Now, it’s important to note that The Slants were a particularly appealing plaintiff. They clearly were not trying to use this word as a weapon against people of Asian descent. Nonetheless, this ruling will conceivably apply to any use of disparaging words. If a white-only group wishes to register as a trademark a phrase that includes a slur against African-Americans, the USPTO will not be able to refuse on the grounds that the mark disparages that group.

This ruling may also affect the ongoing battle over the Washington Redskins trademark.

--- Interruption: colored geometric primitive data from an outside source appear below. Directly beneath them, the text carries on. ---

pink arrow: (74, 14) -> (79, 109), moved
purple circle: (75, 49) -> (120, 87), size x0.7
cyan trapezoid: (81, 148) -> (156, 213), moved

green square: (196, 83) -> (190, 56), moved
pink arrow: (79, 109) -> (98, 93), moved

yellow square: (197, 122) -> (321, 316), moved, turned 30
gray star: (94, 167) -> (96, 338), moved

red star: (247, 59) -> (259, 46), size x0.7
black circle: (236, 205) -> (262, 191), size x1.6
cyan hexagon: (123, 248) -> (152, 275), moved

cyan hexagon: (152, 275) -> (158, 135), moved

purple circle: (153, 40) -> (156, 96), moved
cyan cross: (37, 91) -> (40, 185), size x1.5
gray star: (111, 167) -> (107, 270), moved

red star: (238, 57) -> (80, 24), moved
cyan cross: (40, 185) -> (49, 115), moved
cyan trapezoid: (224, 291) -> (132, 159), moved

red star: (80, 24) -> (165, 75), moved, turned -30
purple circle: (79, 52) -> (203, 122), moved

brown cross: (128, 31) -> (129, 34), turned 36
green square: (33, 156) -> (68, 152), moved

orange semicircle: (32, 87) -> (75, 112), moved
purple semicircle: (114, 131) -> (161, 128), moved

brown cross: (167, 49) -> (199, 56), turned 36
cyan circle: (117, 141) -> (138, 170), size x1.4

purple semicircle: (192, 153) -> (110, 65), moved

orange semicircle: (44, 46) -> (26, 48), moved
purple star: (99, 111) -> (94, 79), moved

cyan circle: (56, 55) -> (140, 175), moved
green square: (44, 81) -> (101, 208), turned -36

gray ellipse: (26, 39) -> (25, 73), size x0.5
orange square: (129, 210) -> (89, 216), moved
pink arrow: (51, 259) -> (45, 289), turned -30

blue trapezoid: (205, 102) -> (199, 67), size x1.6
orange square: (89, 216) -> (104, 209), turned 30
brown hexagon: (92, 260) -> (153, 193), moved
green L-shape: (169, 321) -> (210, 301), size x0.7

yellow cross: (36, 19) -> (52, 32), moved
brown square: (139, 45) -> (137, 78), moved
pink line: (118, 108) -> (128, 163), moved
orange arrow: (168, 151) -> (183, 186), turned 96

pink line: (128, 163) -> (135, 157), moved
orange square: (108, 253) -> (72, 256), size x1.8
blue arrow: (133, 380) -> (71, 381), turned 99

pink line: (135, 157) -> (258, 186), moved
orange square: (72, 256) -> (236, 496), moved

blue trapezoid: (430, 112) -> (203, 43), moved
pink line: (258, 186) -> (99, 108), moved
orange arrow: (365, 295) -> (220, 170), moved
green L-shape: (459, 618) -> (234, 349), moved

However, if the USPTO wants to continue to refuse to register marks on similar grounds, it still has options, as today’s opinion was restricted to “disparaging” marks. The court did not address the restrictions on “immoral” or “scandalous” marks. That’s a fight for another day.

Nonetheless, I view today’s ruling as a victory for free speech. Trademarks are an important tool in furthering and incentivizing expressive, political, and commercial speech. The government should not be in the business of restricting the expression of ideas, even ones that some may find offensive.

Congratulations to Mr. Tam and his able legal team.